Less likely would be the announcement of “victory” in the anti-corruption campaign and a clear signal to local governments that the central government is once again squarely focused on growth. This might align incentives, encouraging local governments and the private sector to pursue mutually beneficial policies. However, ending the anti-corruption campaign is unlikely, because it has been so important in shoring up Xi’s personal power base and limiting challenges to his rule.
Also less likely, but certainly possible given Trump’s dealmaking proclivities and his admiration of Xi, would be a major trade agreement that voluntarily restricts Chinese exports to the US while boosting Chinese imports from the US and opening its domestic market more widely to US high-end services in health care, finance, and education. However, such a deal appears unlikely given the China team that Trump has lined up so far, which includes many who see China as an existential threat to the United States.

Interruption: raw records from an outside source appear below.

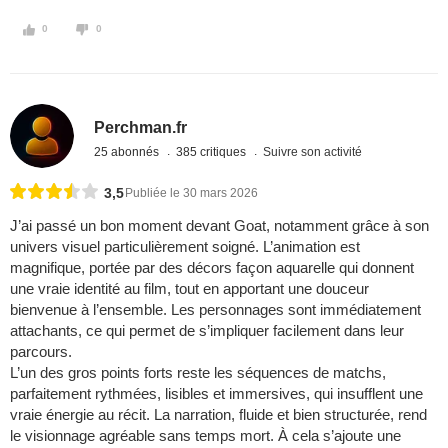
0
0
Perchman.fr
25 abonnés
385 critiques
Suivre son activité
3,5
Publiée le 30 mars 2026
J’ai passé un bon moment devant Goat, notamment grâce à son
univers visuel particulièrement soigné. L’animation est
magnifique, portée par des décors façon aquarelle qui donnent
une vraie identité au film, tout en apportant une douceur
bienvenue à l’ensemble. Les personnages sont immédiatement
attachants, ce qui permet de s’impliquer facilement dans leur
parcours.
L’un des gros points forts reste les séquences de matchs,
parfaitement rythmées, lisibles et immersives, qui insufflent une
vraie énergie au récit. La narration, fluide et bien structurée, rend
le visionnage agréable sans temps mort. À cela s’ajoute une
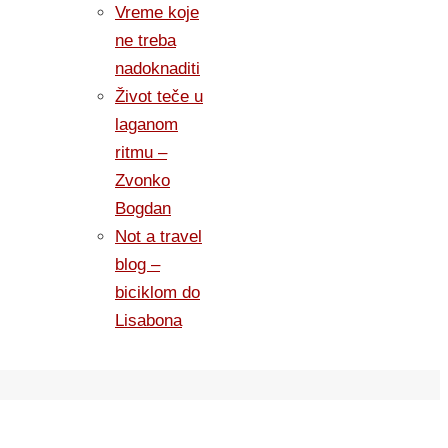
Vreme koje
ne treba
nadoknaditi
Život teče u
laganom
ritmu –
Zvonko
Bogdan
Not a travel
blog –
biciklom do
Lisabona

In short, in the coming year, China will be beset by very knotty internal and external challenges. The need to achieve greater economic growth is chief among them, with both internal and external dimensions. It’s unclear what particular solutions to China’s challenges Xi will pursue, in part because he has no easy options. What is clear is that 2025 will be a pivotal year for both China and its most powerful leader since Mao.
Mary E. Gallagher is the Marilyn Keough Dean of the Keough School of Global Affairs at the University of Notre Dame and a columnist for World Politics Review.